Tradução de Marco Aurélio Nogueira.


Estamos assistindo, com força expressiva nas últimas semanas, ao desenrolar de uma época marcada pelo medo e pela incerteza. A tese, que tem sido sistematicamente reiterada pelo sociólogo polonês Zigmunt Bauman, faz com que ele não alimente fáceis ilusões: “os demônios que nos perseguem não irão evaporar”, pois eles nascem e se alimentam dos próprios elementos que constituem nosso modo de vida e nossas sociedades.

Nessa entrevista, o pensador polonês explora sua visão do mundo e suas teses. Ele fala pensando sobretudo na Europa, mas as considerações que faz abarcam o conjunto do mundo contemporâneo.

Diante da cadeia de ataques que atingiram a Europa nas últimas semanas, o continente está tentando fazer as contas com um abismo de medo e insegurança. Que respostas podem ser alcançadas?

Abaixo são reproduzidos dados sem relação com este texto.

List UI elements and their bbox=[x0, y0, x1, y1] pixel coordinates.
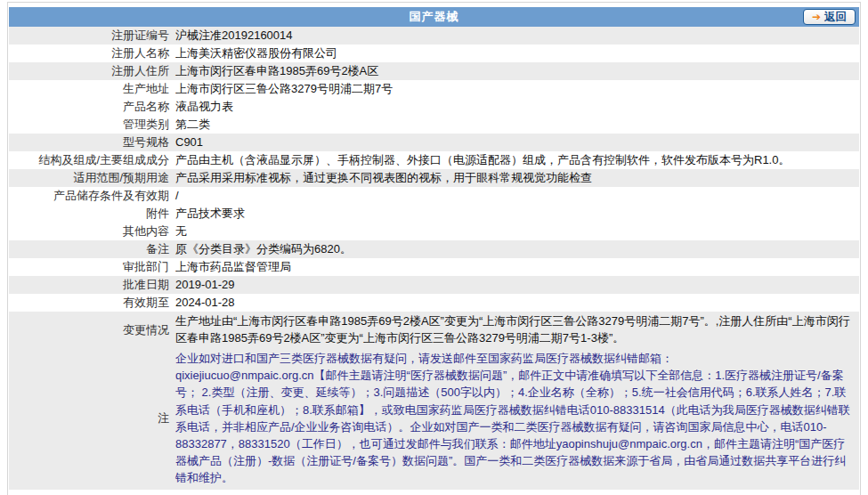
field-label: 附件 bbox=[9, 205, 175, 223]
table-row: 附件 产品技术要求 bbox=[9, 205, 859, 223]
info-table: 注册证编号 沪械注准20192160014 注册人名称 上海美沃精密仪器股份有限… bbox=[9, 27, 859, 490]
content-panel: 国产器械 ➔ 返回 注册证编号 沪械注准20192160014 注册人名称 上海… bbox=[7, 2, 861, 495]
field-value: C901 bbox=[175, 134, 859, 151]
table-row: 产品名称 液晶视力表 bbox=[9, 98, 859, 116]
field-label: 有效期至 bbox=[9, 294, 175, 312]
page-title: 国产器械 bbox=[9, 9, 859, 25]
table-row: 注册人名称 上海美沃精密仪器股份有限公司 bbox=[9, 45, 859, 62]
arrow-right-icon: ➔ bbox=[812, 12, 821, 22]
field-label: 注 bbox=[9, 410, 175, 426]
field-label: 适用范围/预期用途 bbox=[9, 169, 175, 187]
field-value: 液晶视力表 bbox=[175, 98, 859, 116]
section-header: 国产器械 ➔ 返回 bbox=[9, 7, 859, 27]
field-label: 结构及组成/主要组成成分 bbox=[9, 151, 175, 169]
table-row: 批准日期 2019-01-29 bbox=[9, 276, 859, 294]
field-value: 上海市闵行区春申路1985弄69号2楼A区 bbox=[175, 62, 859, 80]
table-row: 结构及组成/主要组成成分 产品由主机（含液晶显示屏）、手柄控制器、外接口（电源适… bbox=[9, 151, 859, 169]
back-button[interactable]: ➔ 返回 bbox=[803, 9, 856, 25]
field-value: / bbox=[175, 187, 859, 205]
field-label: 产品储存条件及有效期 bbox=[9, 187, 175, 205]
field-label: 型号规格 bbox=[9, 134, 175, 151]
field-label: 注册证编号 bbox=[9, 27, 175, 45]
field-label: 其他内容 bbox=[9, 223, 175, 240]
field-value: 第二类 bbox=[175, 116, 859, 134]
table-row: 其他内容 无 bbox=[9, 223, 859, 240]
field-value: 上海市药品监督管理局 bbox=[175, 258, 859, 276]
field-value: 原《分类目录》分类编码为6820。 bbox=[175, 240, 859, 258]
field-value: 2019-01-29 bbox=[175, 276, 859, 294]
field-label: 批准日期 bbox=[9, 276, 175, 294]
table-row: 审批部门 上海市药品监督管理局 bbox=[9, 258, 859, 276]
field-label: 变更情况 bbox=[9, 321, 175, 338]
back-button-label: 返回 bbox=[824, 12, 847, 23]
field-label: 产品名称 bbox=[9, 98, 175, 116]
table-row: 管理类别 第二类 bbox=[9, 116, 859, 134]
table-row: 产品储存条件及有效期 / bbox=[9, 187, 859, 205]
field-label: 注册人住所 bbox=[9, 62, 175, 80]
field-label: 备注 bbox=[9, 240, 175, 258]
field-value: 2024-01-28 bbox=[175, 294, 859, 312]
table-row: 备注 原《分类目录》分类编码为6820。 bbox=[9, 240, 859, 258]
field-value: 产品由主机（含液晶显示屏）、手柄控制器、外接口（电源适配器）组成，产品含有控制软… bbox=[175, 151, 859, 169]
field-value: 产品技术要求 bbox=[175, 205, 859, 223]
field-label: 注册人名称 bbox=[9, 45, 175, 62]
table-row: 注册人住所 上海市闵行区春申路1985弄69号2楼A区 bbox=[9, 62, 859, 80]
field-label: 审批部门 bbox=[9, 258, 175, 276]
field-value: 企业如对进口和国产三类医疗器械数据有疑问，请发送邮件至国家药监局医疗器械数据纠错… bbox=[175, 350, 859, 487]
field-value: 沪械注准20192160014 bbox=[175, 27, 859, 45]
table-row: 注册证编号 沪械注准20192160014 bbox=[9, 27, 859, 45]
field-value: 产品采用采用标准视标，通过更换不同视表图的视标，用于眼科常规视觉功能检查 bbox=[175, 169, 859, 187]
field-value: 生产地址由“上海市闵行区春申路1985弄69号2楼A区”变更为“上海市闵行区三鲁… bbox=[175, 312, 859, 346]
table-row: 有效期至 2024-01-28 bbox=[9, 294, 859, 312]
table-row: 生产地址 上海市闵行区三鲁公路3279号明浦二期7号 bbox=[9, 80, 859, 98]
field-value: 上海市闵行区三鲁公路3279号明浦二期7号 bbox=[175, 80, 859, 98]
table-row: 适用范围/预期用途 产品采用采用标准视标，通过更换不同视表图的视标，用于眼科常规… bbox=[9, 169, 859, 187]
field-label: 管理类别 bbox=[9, 116, 175, 134]
field-value: 无 bbox=[175, 223, 859, 240]
field-label: 生产地址 bbox=[9, 80, 175, 98]
table-row: 型号规格 C901 bbox=[9, 134, 859, 151]
table-row: 变更情况 生产地址由“上海市闵行区春申路1985弄69号2楼A区”变更为“上海市… bbox=[9, 312, 859, 347]
table-row: 注 企业如对进口和国产三类医疗器械数据有疑问，请发送邮件至国家药监局医疗器械数据… bbox=[9, 347, 859, 490]
field-value: 上海美沃精密仪器股份有限公司 bbox=[175, 45, 859, 62]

As raízes da insegurança são muito profundas. São existenciais: penetram fundo em nosso modo de viver, nascem e renascem diariamente da substituição em curso da solidariedade humana pela desconfiança mútua e pela concorrência desenfreada, são impulsionadas pelo enfraquecimento dos laços interpessoais, da dissolução das comunidades, da tendência de confiar a indivíduos providenciais a resolução de problemas de relevância mais ampla, social.  O medo gerado por essa situação, em um mundo submetido aos caprichos de poderes econômicos desregulamentados e fora de controles políticos, aumenta e se difunde sobre todos os aspectos de nossas vidas.  E faz com que se passe a buscar em vão um alvo, um objetivo sobre o qual se concentrar – um alvo palpável, visível e ao alcance das mãos.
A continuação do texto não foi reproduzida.